Required work: Search the material below for the word "esta". Copy every line that has it.

Supplied data:
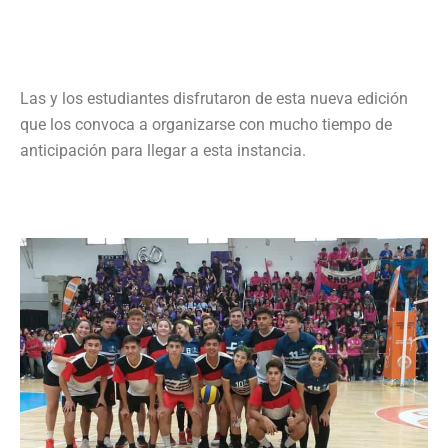
Las y los estudiantes disfrutaron de esta nueva edición
que los convoca a organizarse con mucho tiempo de
anticipación para llegar a esta instancia.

Response to this exercise:
Las y los estudiantes disfrutaron de esta nueva edición
anticipación para llegar a esta instancia.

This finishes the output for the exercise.